There was actually a fairly big story in health care policy news this week. There’s a reasonable chance you missed it, what with the Penn State issue and Rick Perry’s imploding campaign. Oh, and the fact that major media outlets basically buried the story. Short version: the DC Circuit Court of Appeals upheld the national mandate in an opinion written by a Reagan appointee that basically throws down the guantlet in making the case why even conservative jurists should find this constitutional.
First, Steve Benen on the lack of media coverage. To summarize, he’s got some nice data showing that the decisions upholding the ACA get way shorter stories, but more importantly, almost always get buried in the paper. He then takes on the possible reasons for this:
The trend, in other words, continues: conservative rulings receive more coverage, longer articles, and better placement, regardless of merit. TheWashington Post continues to be the most one-sided — the three conservative rulings were all treated as front-page news, while the five rulings in support of the law were either buried or ignored…
The better argument is that rulings upholding the law maintain the status quo, which almost by definition, makes them less noteworthy. This is not without merit, but there are implications associated with this.

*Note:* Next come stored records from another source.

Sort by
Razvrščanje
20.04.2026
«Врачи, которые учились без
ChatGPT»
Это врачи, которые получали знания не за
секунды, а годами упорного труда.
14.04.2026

The news-consuming public doesn’t necessarily follow the details of these legal developments, and Americans find important what the media tells them is important. With that in mind, it seems very likely the public has been left with the impression that the health care law is legally dubious and struggling badly in the courts because that’s what news organizations have told them to believe [emphasis mine]— rulings the right likes get trumpeted; rulings the left likes get downplayed.
But I thought the liberal media was simply carrying water for Obama! This isn’t “conservative media bias,” this is just dumb and irresponsible media bias (what most of it actually is).
Meanwhile, in Slate, Simon Lazarus explains just why this decision was so important (and therefore deserved much more coverage).
Senior Judge Laurence Silberman, a Reagan appointee writing for himself and Carter appointee Harry Edwards, directly confronted the challenge to the individual mandate, and rejected it outright. That’s a formidable statement from a conservative icon—and a warning shot to the justices of the Supreme Court.
Silberman boasts a history of service to Republican presidents and conservative causes unmatched by any member of any court, including the current Supreme Court…
His opinion is not equivocal: He openly scorns the Affordable Care Act’s opponents as unable to “find real support [for their case] in either the text of the Constitution or Supreme Court precedent.” [emphasis mine] And while Silberman’s vote for upholding the mandate took most media observers off guard, it is neither isolated nor necessarily surprising. Until the ACA neared enactment in late 2009, almost all mainstream legal conservatives had—for nearly six decades—endorsed the post-New Deal Supreme Court’s consistent deference to legislators’ judgments about how best to regulate the national economy.
Anyway, more really good stuff in there. This really was a very important opinion that received shamefully little media coverage. Of course, the media can now simply say, well, none of this matters because we know it all depends upon the Supreme Court, but Lazarus makes the case that this matters for what the Supreme Court does:
In sum, as the conservative justices brace for their turn in the health reform wars, they are receiving pointed recommendations—from their own side of the political and ideological spectrum—to leave this battlefield to politicians and voters. As Silberman notes, deflecting still another factoid often emphasized by ACA opponents, whether Americans can be required to purchase a product or service seems “a political judgment rather than a recognition of constitutional limitations.”
If Lazarus is right, the Affordable Care Act will be held up by more (and damn well should be) than just a 5-4 decision.